Abraar Karan targets excessive testing of patients in hospital (doi:10.1136/bmj.l841). Default options for regular checking of blood pressure, oxygenation, heart rhythm, and electrolyte balance can mean patients get no rest and suffer unnecessary discomfort, not to mention the extra work for the nursing and phlebotomy teams. Doctors should question what they ask for, he says, rather than just ticking the usual boxes. “Much of this comes down to the fact that doctors are not paying for the tests, are not the ones actually doing them, and are not the ones being stuck by needles.”

Next comes our columnist Rammya Mathew, who questions the latest headlines promoting statins for all patients over 75 (doi:10.1136/bmj.l807). Risk factors accumulate with age, of course, but trying to mitigate these risks with more and more drugs doesn’t seem like the right approach, she says.

Meanwhile, we have to contend with our politicians’ personal enthusiasms. England’s health secretary has proposed whole genome sequencing for healthy people, offering them a personalised account of their genetic risk for various diseases. This will no doubt prove popular with some voters, but it’s a recipe for overdiagnosis and overtreatment, says Christopher Semsarian (doi:10.1136/bmj.l789). A whole genome sequence can identify up to 12 clinically actionable DNA variants, he says, but we can’t accurately predict when or if a person will develop the associated disease. “Every healthy person who undergoes whole genome sequencing will effectively become a patient, requiring further clinical investigation and follow up.” Think again, Mr Hancock.

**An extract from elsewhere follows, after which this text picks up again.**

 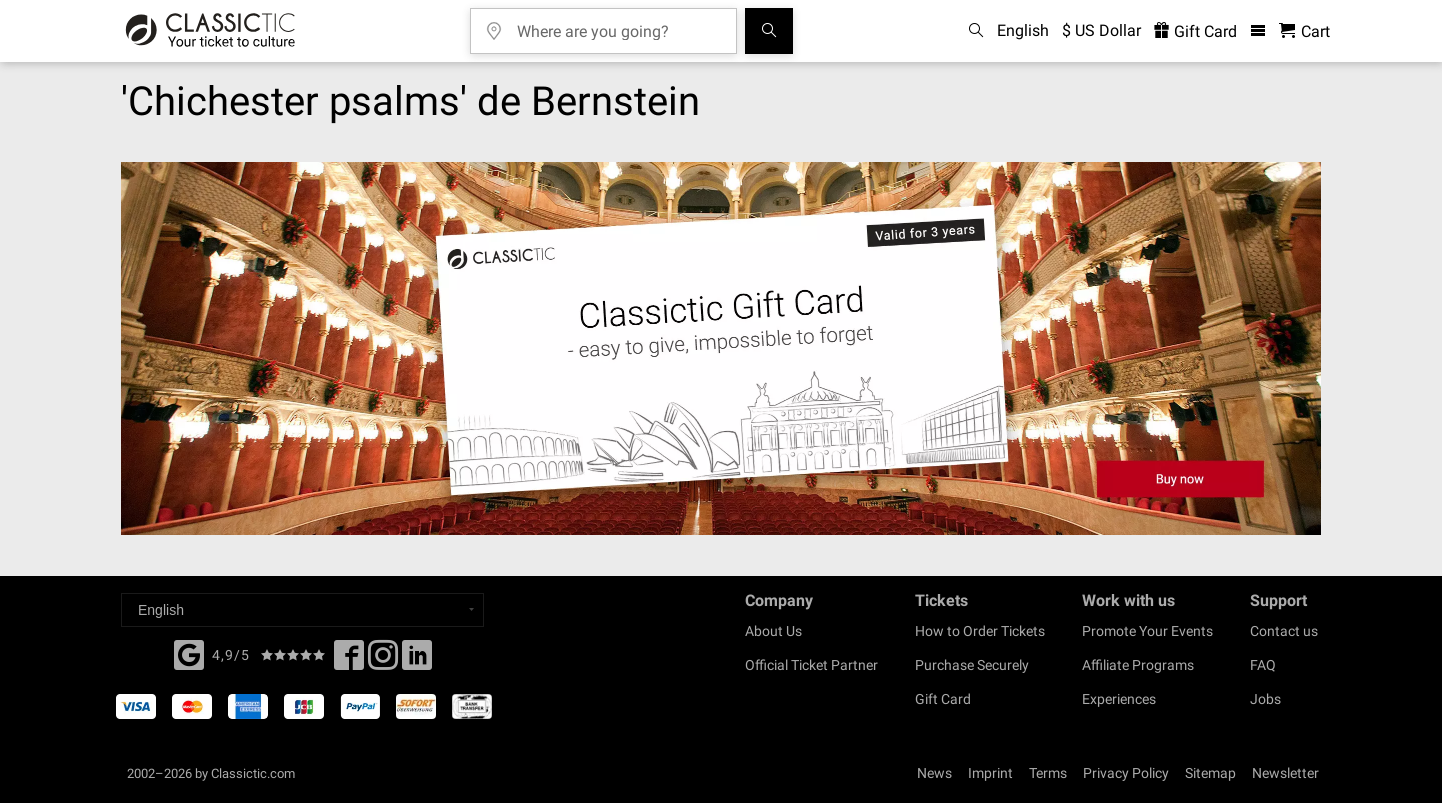 What do you see at coordinates (1304, 31) in the screenshot?
I see `[Shopping Cart - Classictic.com]` at bounding box center [1304, 31].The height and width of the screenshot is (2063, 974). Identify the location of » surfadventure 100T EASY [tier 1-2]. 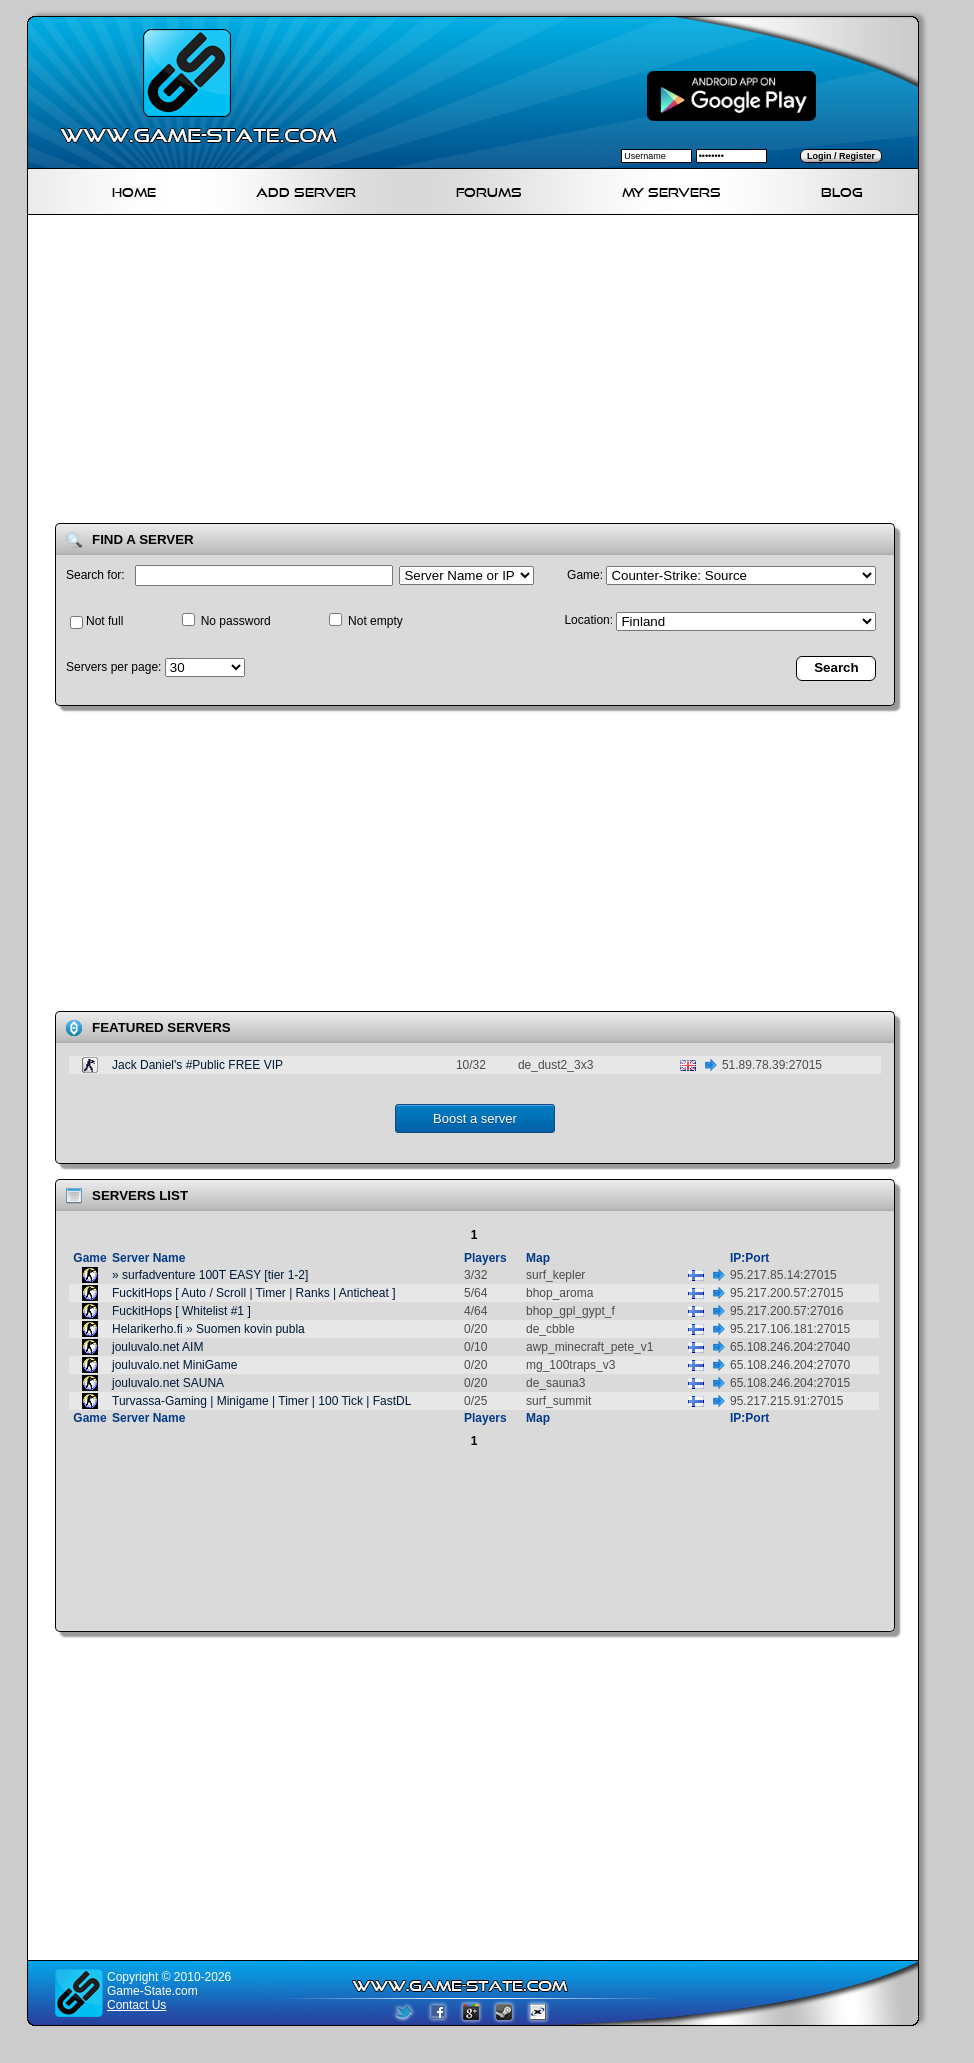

Finally, what more can doctors do to reduce unnecessary use of antibiotics? A lot has already been achieved, says Alastair Hay (doi:10.1136/bmj.l780), especially in primary care, where 80% of all antibiotic prescriptions are initiated. GPs in England have cut prescriptions by 13% in the past five years without increasing serious complications, including sepsis.

Shorter antibiotic courses will help. Koen Pouwels and colleagues conclude that GPs could cut 14 antibiotic days for every 10 prescriptions simply by following the new guidance (doi:10.1136/bmj.l440). But, and here is the note of caution, delay in prescribing antibiotics for urinary tract infections may contribute to higher death rates. This is the conclusion reached by Myriam Gharbi and colleagues, who emphasise the need for early initiation of treatment, especially in men, older adults, and people from socially deprived areas (doi:10.1136/bmj.l525).

When it comes to too much medicine, individual judgment will always be needed.